Data Depot Migration FAQ
The following are highlights and answers to frequently asked questions about the Data Depot Hardware Replacement and Migration.
My Data Depot space is so slow after the migration!
UPDATE: August 18, 2021: In the past few weeks we have received a number of reports about decreased performance, slow access and frequent disconnects when working with migrated Data Depot spaces (both on the clusters and via mapped network drives on personal computers). We would like to provide an update and status report on the issue.
The root cause for this problem has been identified as a subpar performance of the metadata subsystem in the new Depot, causing many metadata lookup operations to time-out or retry. Per the vendor recommendation, an order for additional SSDs for the metadata subsystem was placed more than a month ago. Unfortunately, the global semiconductor shortage has gotten in the way, and the vendor is currently unable to procure the necessary drives and unable to fulfill the order. We are not alone in this sad state, with several large projects in peer organizations waiting on their vendors for flash storage tiers. We are in active discussion with the vendor for alternative procurement sources and options.
In addition, the vendor is actively troubleshooting the frequent disconnects our network drive users had reported. We believe we are approaching a solution to this issue (within the confines of the overarching metadata issue).
While this may not be suitable for every workflow, we highly recommend Globus for large scale data transfers to/from Data Depot with added reliability and resilience. Please see the Globus section of the user guide for more details on Globus transfers. Cluster users may additionally benefit from shifting bulk of their intermediate processing from Data Depot to much more performant cluster scratch filesystems (and copying final results back to Depot at the end of processing). Please reach out to us if you would like to discuss your lab data workflows and brainstorm possible enhancements to them.
We greatly appreciate your patience and understanding during this transition period. Migration of 2.5 PB while live is not an easy feat. Things will get better, but we still have a bit of rough seas in front of us at the moment. Please contact email@example.com if you have any questions or concerns.
UPDATE: July 6, 2021: The background scan task that was severely affecting Data Depot performance during the past couple weeks has completed successfully over the weekend of July 4th. Data Depot responsiveness and performance are back to normal now. Please let us know if you still see any abnormalities.
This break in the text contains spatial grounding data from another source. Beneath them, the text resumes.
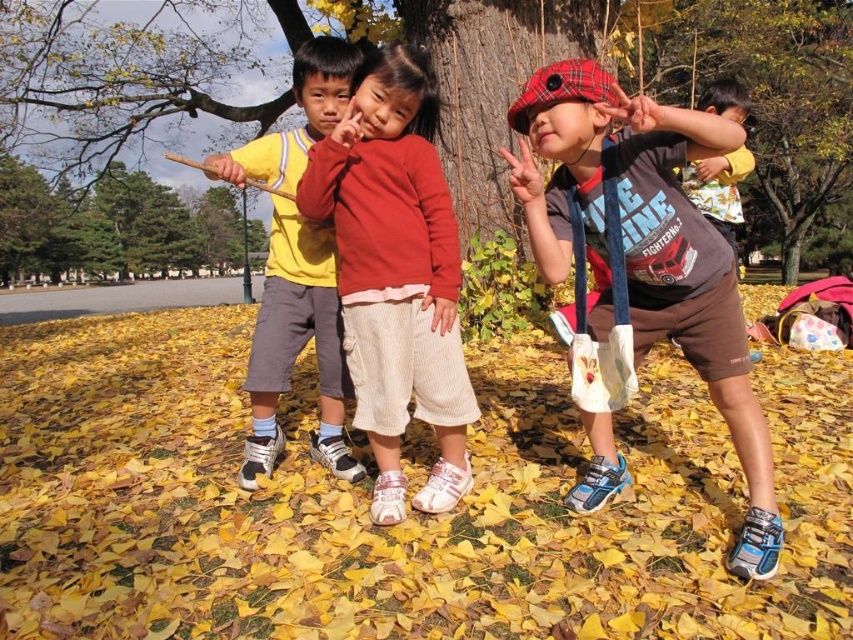 Question: Can you confirm if green leafy tree at left is wider than matte yellow shirt at upper right?

Choices:
 (A) no
 (B) yes

Answer: (A)

Question: Which point is farther from the camera taking this photo?

Choices:
 (A) (373, 413)
 (B) (795, 259)
 (C) (608, 486)

Answer: (B)

Question: Which point is farther from the camera taking this photo?

Choices:
 (A) (297, 342)
 (B) (234, 209)
 (C) (706, 160)

Answer: (B)

Question: Does matte brown shorts at center have a larger size compared to matte yellow shirt at upper right?

Choices:
 (A) no
 (B) yes

Answer: (B)

Question: Which point appears farthest from the camera in this image?

Choices:
 (A) (730, 237)
 (B) (714, 17)
 (C) (42, 200)

Answer: (C)

Question: Where is matte brown shorts at center located in relation to green leafy tree at left in the image?

Choices:
 (A) above
 (B) below

Answer: (B)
ORIGINAL: June 26, 2021: As of June 21 we have received a number of reports about decreased performance and slow access to migrated Data Depot spaces. This is a known issue caused by a high load from a background filesystem scanning task. The task must be let running to completion as part of the hardware migration process to re-confirm integrity and correctness of all transfers.
The scanning task has been running since June 11. We do not have an exact estimate on when it finishes, but we anticipate it to be over within the next few days to a week or so. We appreciate your patience and understanding during this transition period. Please reach out to us if you have any questions or concerns.
How do I know if my Data Depot space has been migrated?
- Majority of spaces have been migrated during May 11-12 maintenance.
- All members of each Data Depot space have been sent emails listing migration status of their space(s).
- Check with a handy web-based tool: https://www.rcac.purdue.edu/account/myinfo/
- For the spaces that were not migrated during the main transition downtime, we will work individually with affected research groups to schedule convenient migration time in the coming weeks.
Do I need to do anything?
- If your space has not been migrated yet: no special actions necessary. Continue using Data Depot the same way you have been.
- If your space has been migrated:
- Network drive users will need to disconnect their old network drives and re-map them using new server. See "How do I access my Data Depot space if it has been migrated?" question below.
- All other access methods continue functioning as before (no special actions necessary).
How do I access my Data Depot space if it has been migrated?
- On the clusters: no change. It is the same
- Globus: no change. It is the same
Purdue Research Computing - Data Depotendpoint (and same shared collections off of it).
- SCP and SFTP access: no change. It is the same
- Sharing via WWW: no change. It is the same
- Mac/Windows network drives (SMB/CIFS): small change
- Very similar to before, but substitute
datadepot-new.rcac.purdue.eduas server name.
- The User Guide section has been updated to reflect the changes.
- Very similar to before, but substitute
How do I access my Data Depot space if it has not been migrated?
- No change. Continue operating the very same way you have been doing.
- We will reach out to your lab shortly to coordinate the time for migration.
What happens to my old Data Depot space after it has been migrated?
- After each Data Depot space is copied onto the new hardware platform, the old data is made read-only and locked down on old servers for the duration of the entire transition period.
- Once every space is successfully migrated, the old hardware will be decommissioned.
How long will this Data Depot transition project take?
- Majority of Data Depot spaces have been migrated during the May 11-12 maintenance. For the several spaces that could not be completed during the maintenance time frame, we will work with space owners to schedule their migrations in the following weeks.
- We anticipate to complete all data migrations during summer of 2021. Upon completing all data transfers, we will announce one more scheduled maintenance downtime to finalize all changes (likely in mid-July or early August).